The third phase is when all that stuff starts arriving. You take a razor knife to the packing tape, rip open the cardboard, and discover that, much to your relief, nothing got futzed up. Even better, it turns out to be just as cool as you thought it was going to be. For a brief time you're the only person in the world whose keys dangle from a polished brass and enamel Miskatonic University keychain.
Forgive the terrible photography. They weren't kidding about the "polished" part. That dark spot on the bottom of the keychain is the reflection of my camera.
On a related note, Geek and Sundry has an article up explaining how Chaosium's hugely successful Kickstarters almost killed the company. There's plenty of blame to go around for the implosion of those efforts, but one of the biggest was the bugaboo of international shipping.

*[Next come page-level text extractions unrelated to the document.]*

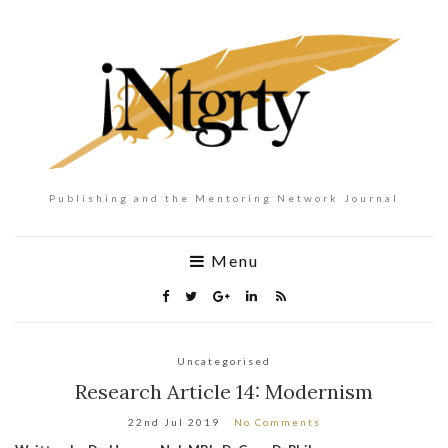
Publishing and the Mentoring Network Journal
Menu
Uncategorised
Research Article 14: Modernism
22nd Jul 2019
No Comments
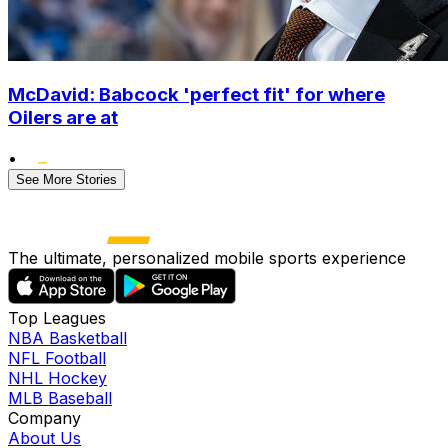
McDavid: Babcock 'perfect fit' for where
Oilers are at
•
See More Stories
The ultimate, personalized mobile sports experience
Top Leagues
NBA Basketball
NFL Football
NHL Hockey
MLB Baseball
Company
About Us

The problems began with the Horror on the Orient Express Kickstarter. The previous management only charged international backers $20 to ship a ten pound game. The actual cost of shipping was vastly higher, sometimes as much as $150 for backers in Japan. Meints said that this Kickstarter alone likely lost Chaosium $170,000. When Greg Stafford took over the company, there were still a number of backers who had yet to receive their products.
To avoid falling into a similar trap I'm going to give preference to domestic orders for the Alumni package. About a week before they go on sale I'll take orders from anyone who wants multiple sets at a discount. For that initial round I'll take international orders. I expect only a handful of folks will order several, so I'll have enough time to determine actual shipping charges and fill out customs forms for international orders.
After that the sets will go one sale to domestic customers with shipping via USPS Priority Flat Rate. For $6.80 it's a steal for a relatively heavy package like this and includes tracking. If there are any sets left once all the domestic orders are taken care of I'll make them available to international customers.
To avoid having to worry about this in the future I'm looking in to using Amazon. I'd much rather send one big package filled with goodies to one of their European warehouses and have them take care of shipping, customs, and VAT.